Top of Listed records

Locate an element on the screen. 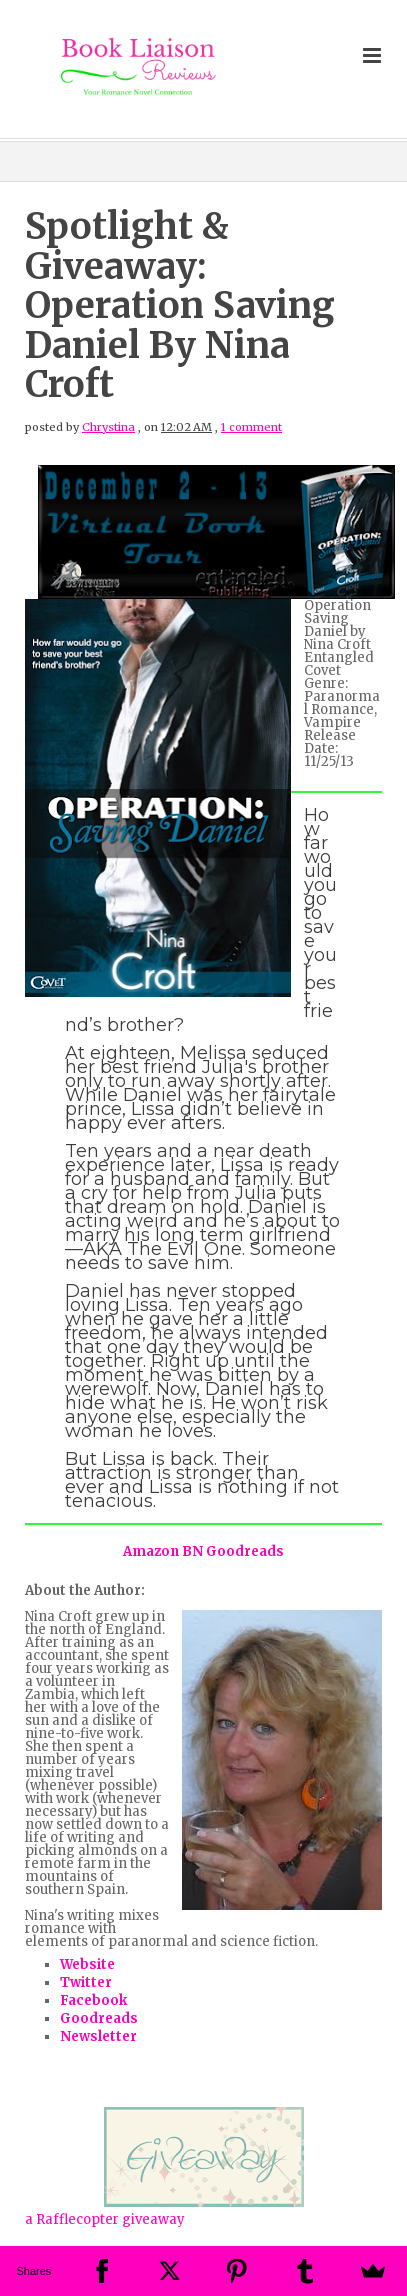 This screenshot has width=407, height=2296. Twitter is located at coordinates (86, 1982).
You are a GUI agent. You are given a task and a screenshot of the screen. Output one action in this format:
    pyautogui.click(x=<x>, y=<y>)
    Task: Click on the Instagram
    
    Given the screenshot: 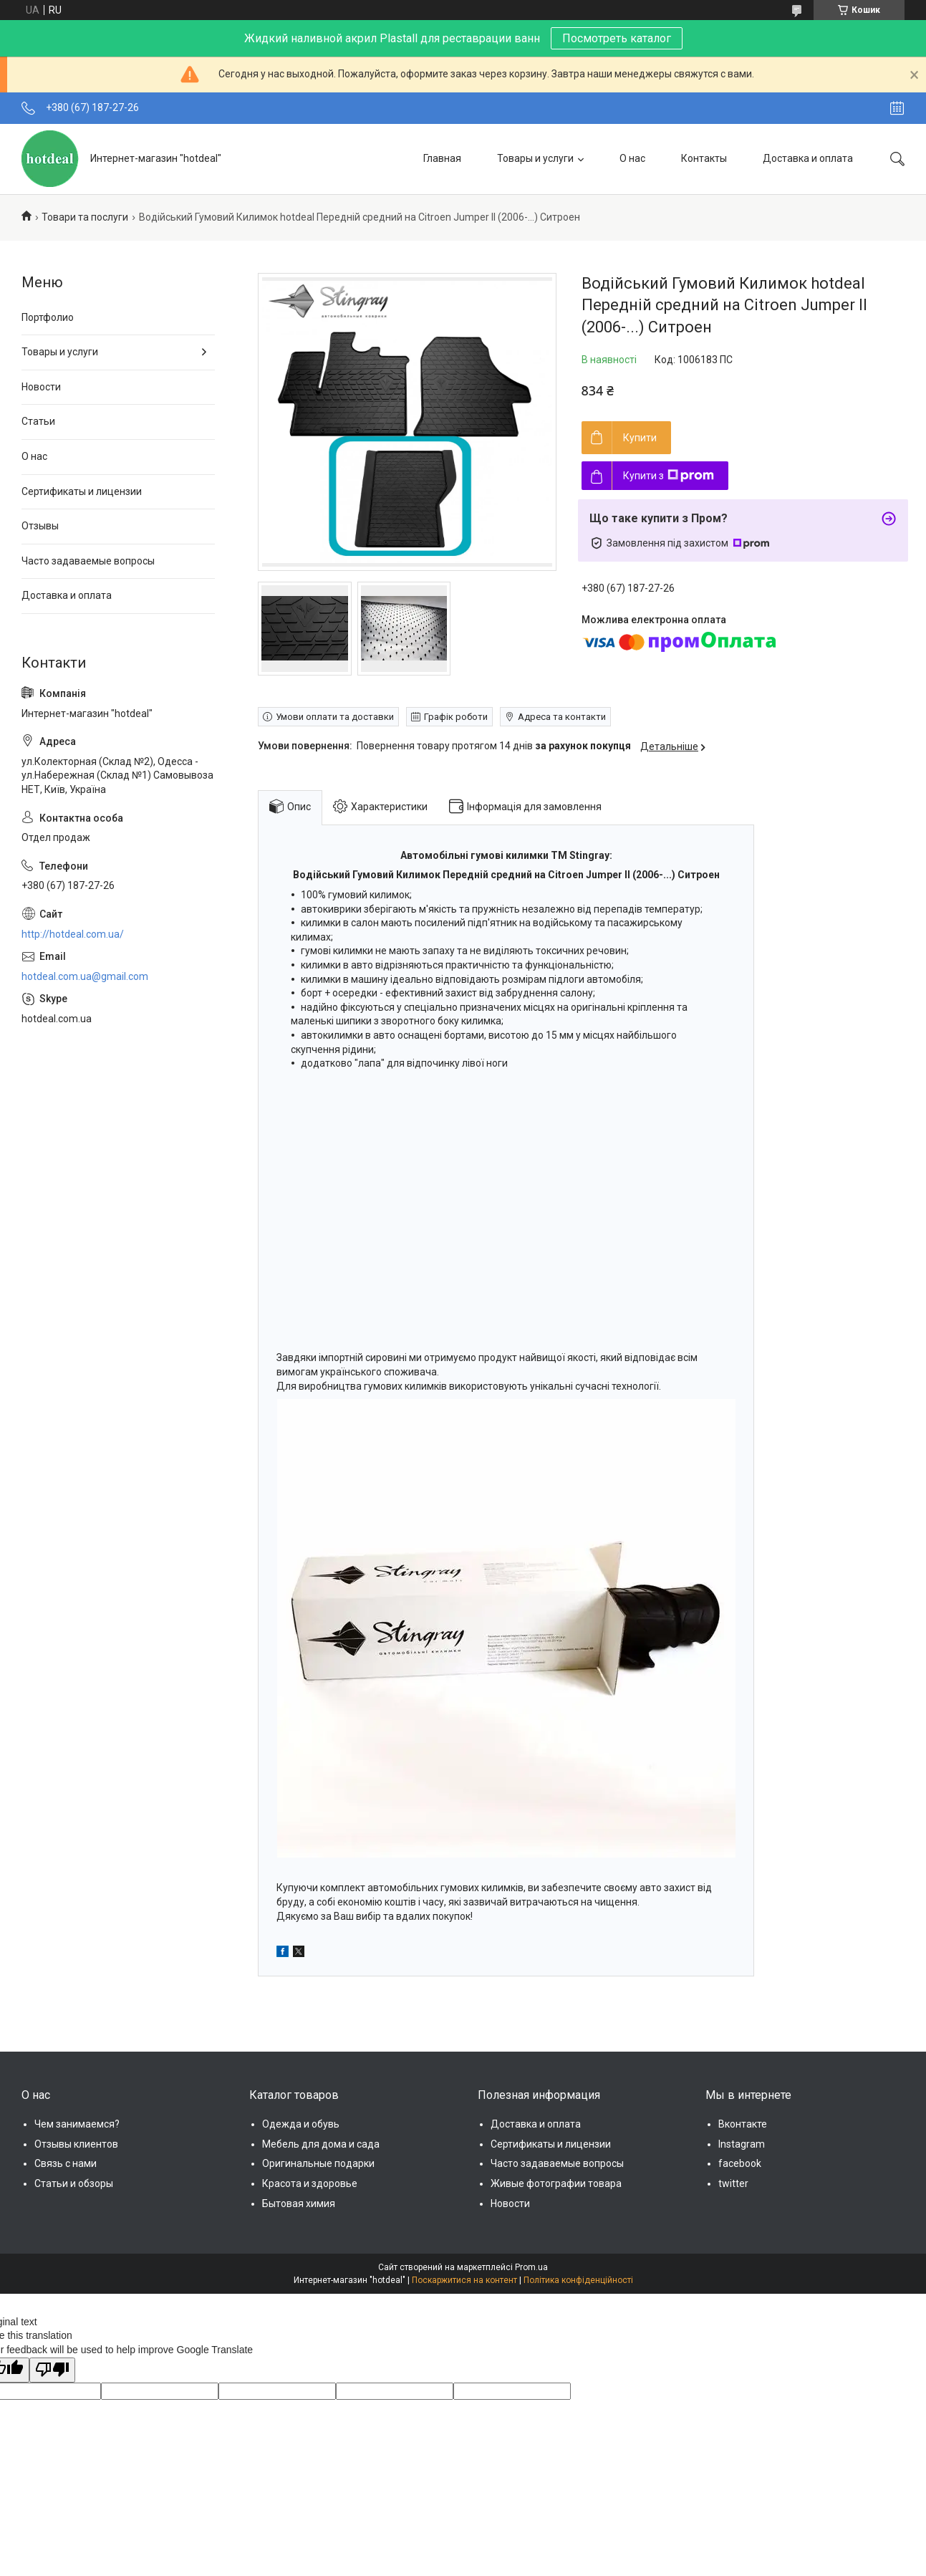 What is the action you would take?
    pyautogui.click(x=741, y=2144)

Bottom of Listed records
Top of Listed records

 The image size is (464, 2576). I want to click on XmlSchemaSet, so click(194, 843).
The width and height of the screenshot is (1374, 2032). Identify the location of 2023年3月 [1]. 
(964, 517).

Bottom of Listed records
Top of Listed records

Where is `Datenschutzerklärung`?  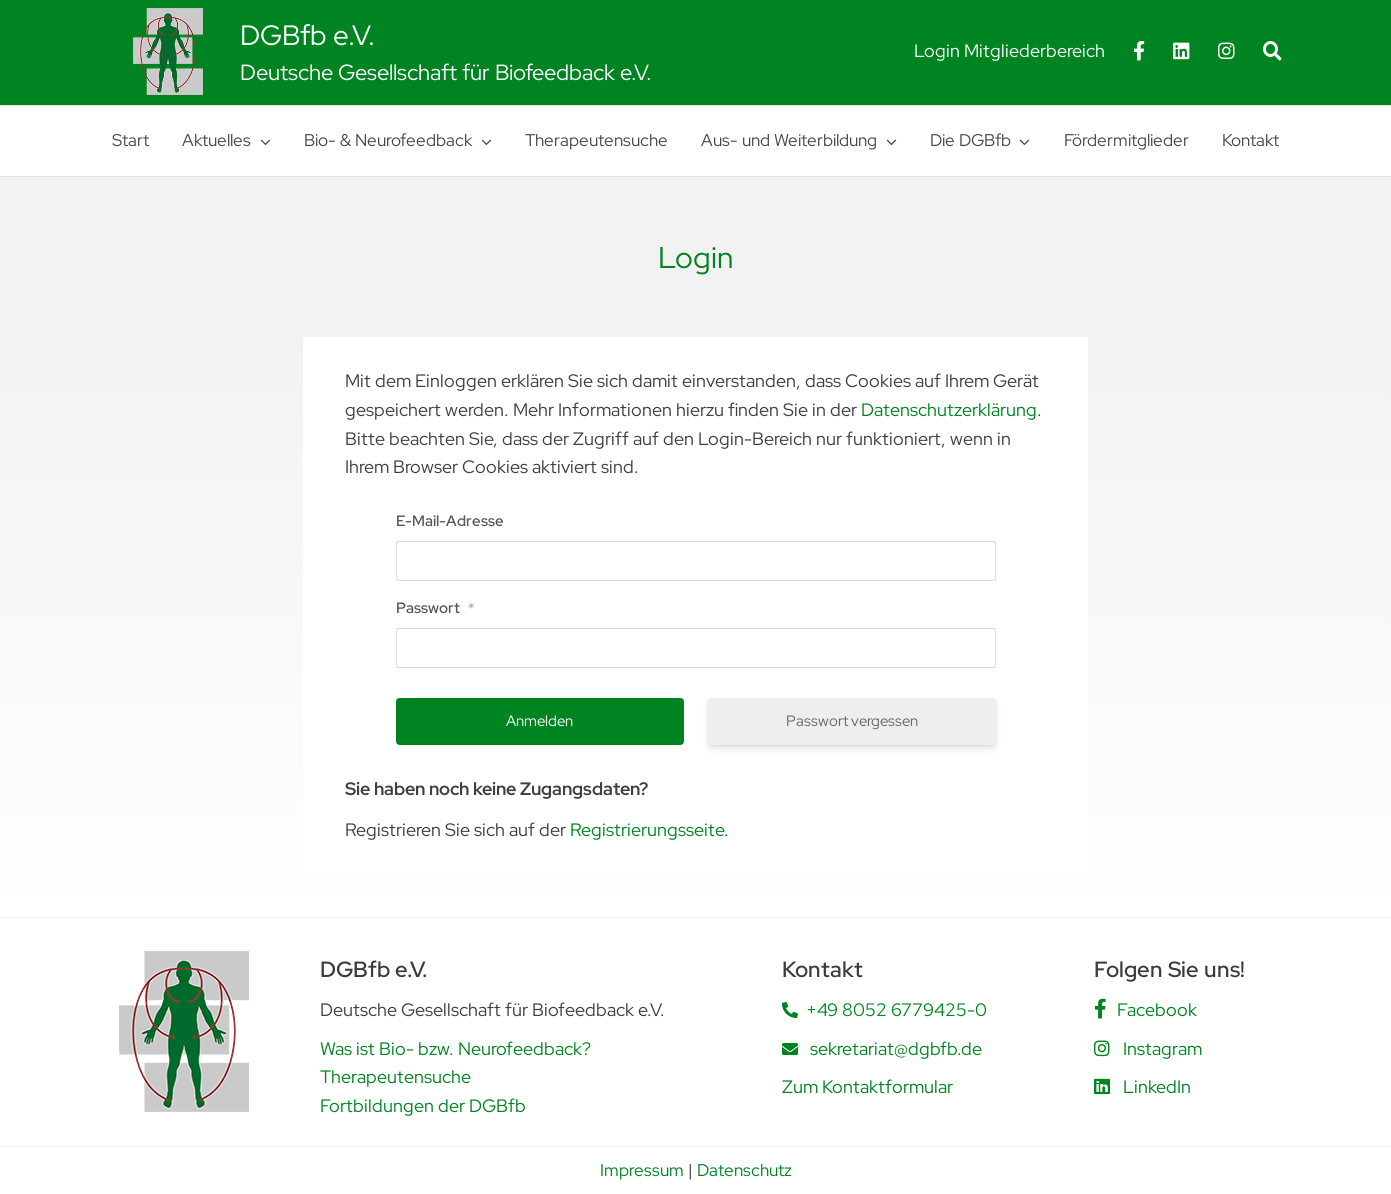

Bottom of Listed records

● **Prompt**
Restate word for word the entries above, starting at the line with "You are a GUI" and ending at the line with "Task: Click on the Instagram", inclusive, and no others.

● **Completed task**
You are a GUI agent. You are given a task and a screenshot of the screen. Output one action in this format:
    pyautogui.click(x=<x>, y=<y>)
    Task: Click on the Instagram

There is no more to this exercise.